SUPPLIED RECORDS
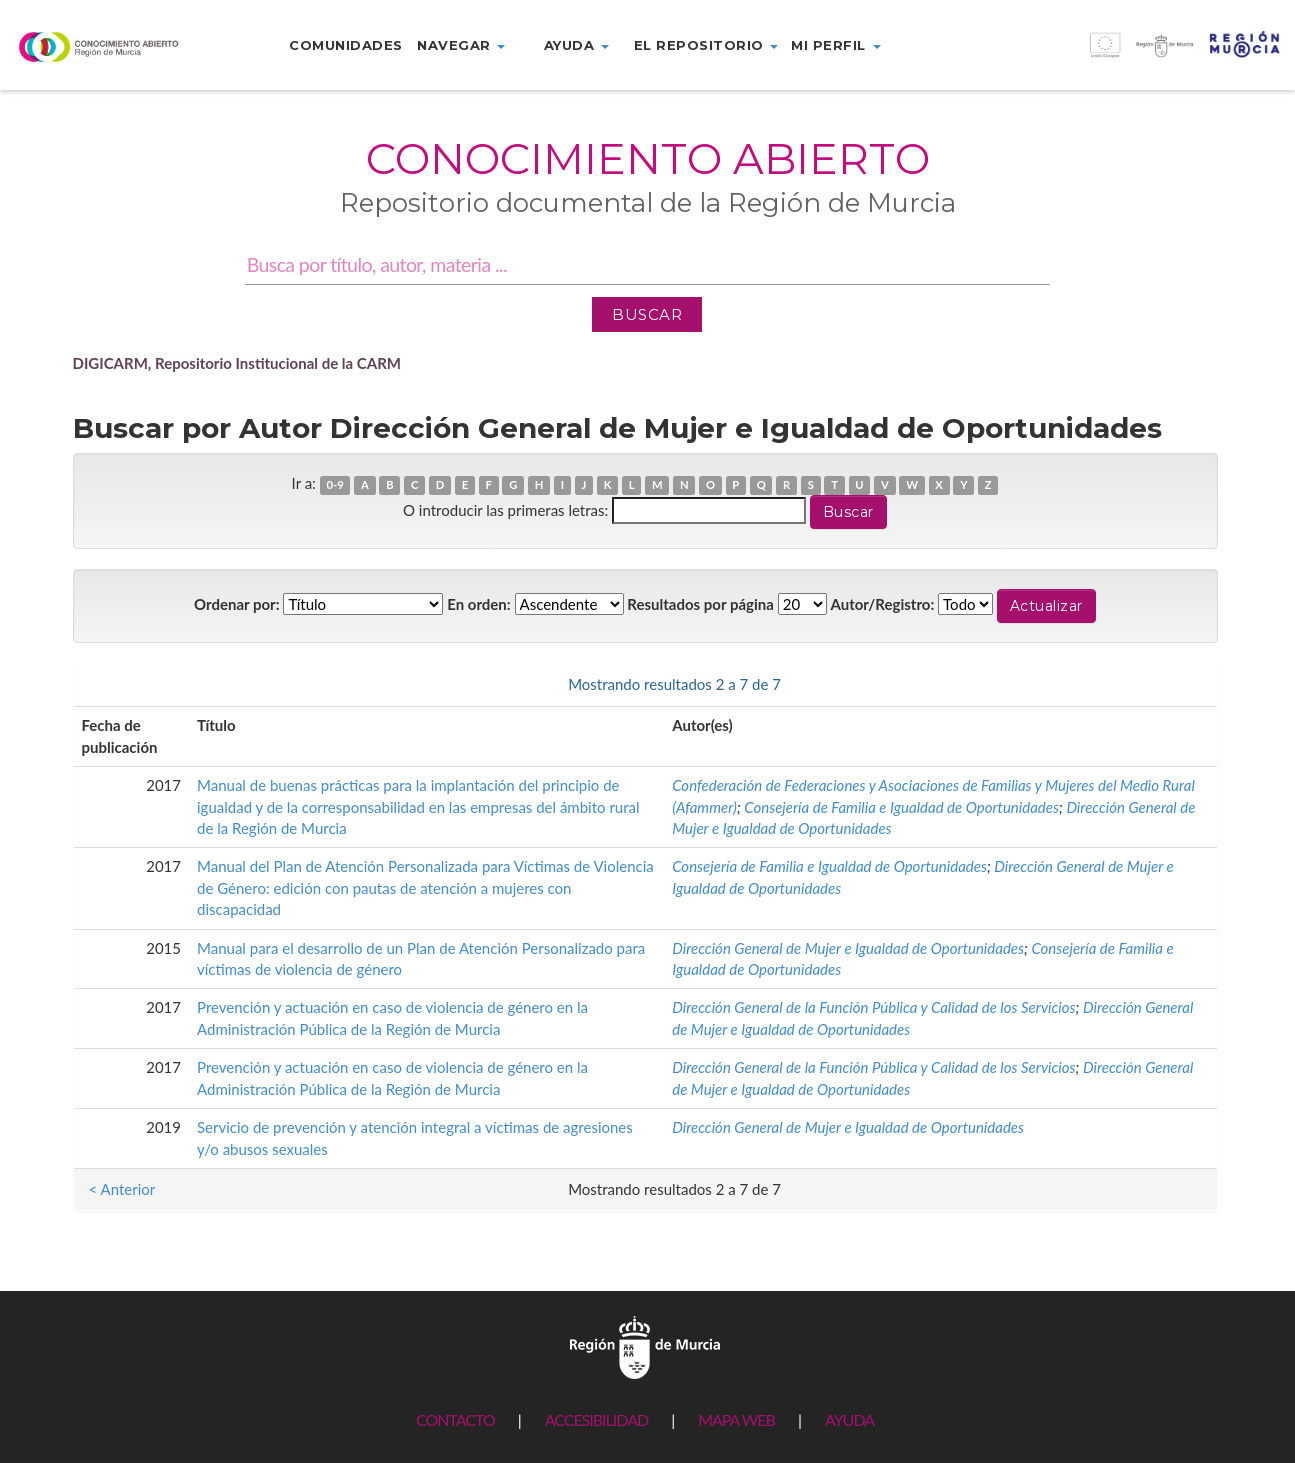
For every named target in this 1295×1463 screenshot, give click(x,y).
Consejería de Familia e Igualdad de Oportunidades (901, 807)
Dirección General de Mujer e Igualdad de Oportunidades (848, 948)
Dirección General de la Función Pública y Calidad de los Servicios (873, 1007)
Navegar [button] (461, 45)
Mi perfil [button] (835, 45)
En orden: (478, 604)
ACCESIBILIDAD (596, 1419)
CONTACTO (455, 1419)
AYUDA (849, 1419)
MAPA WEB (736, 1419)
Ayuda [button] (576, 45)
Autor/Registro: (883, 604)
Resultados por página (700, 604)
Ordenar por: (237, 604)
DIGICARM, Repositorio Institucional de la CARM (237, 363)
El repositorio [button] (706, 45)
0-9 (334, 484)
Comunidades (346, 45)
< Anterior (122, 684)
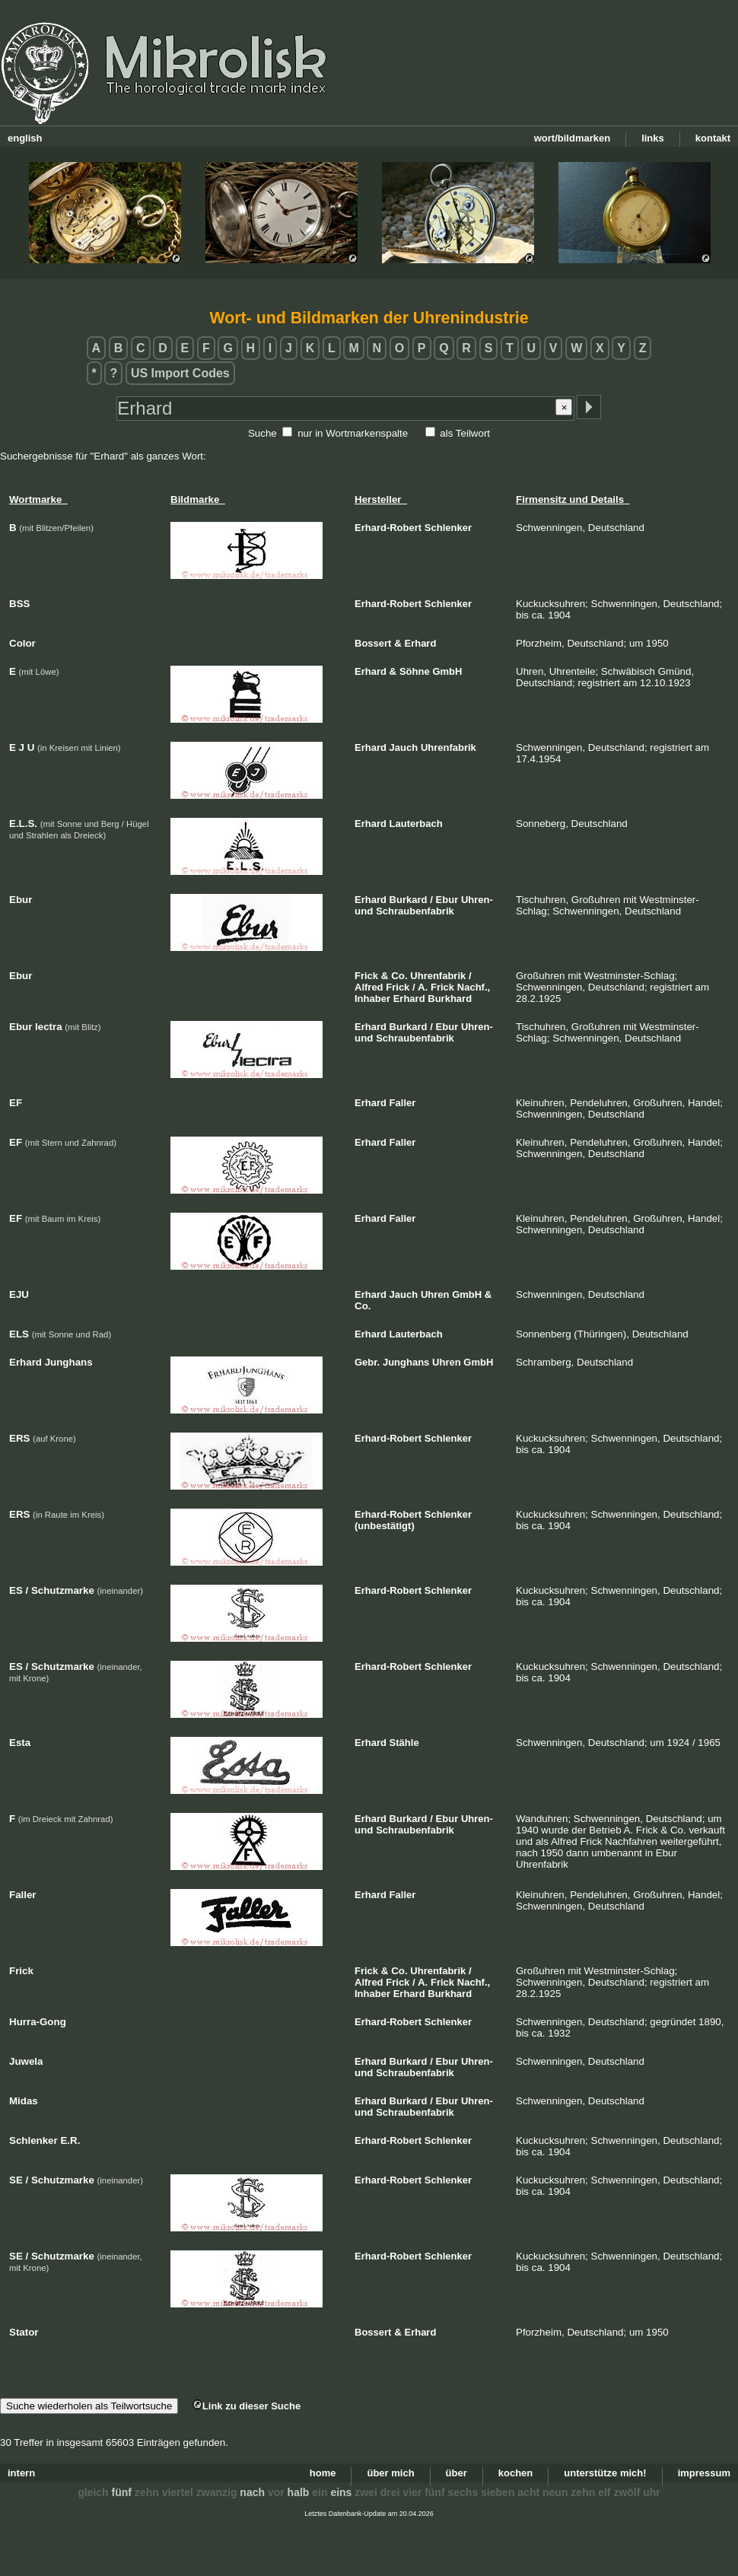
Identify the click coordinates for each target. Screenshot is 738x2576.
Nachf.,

EXERCISE REQUIREMENTS
Across the lines of the material above, tally those holding the word "Dirección" and state the number by itself.

EXERCISE RESULT
2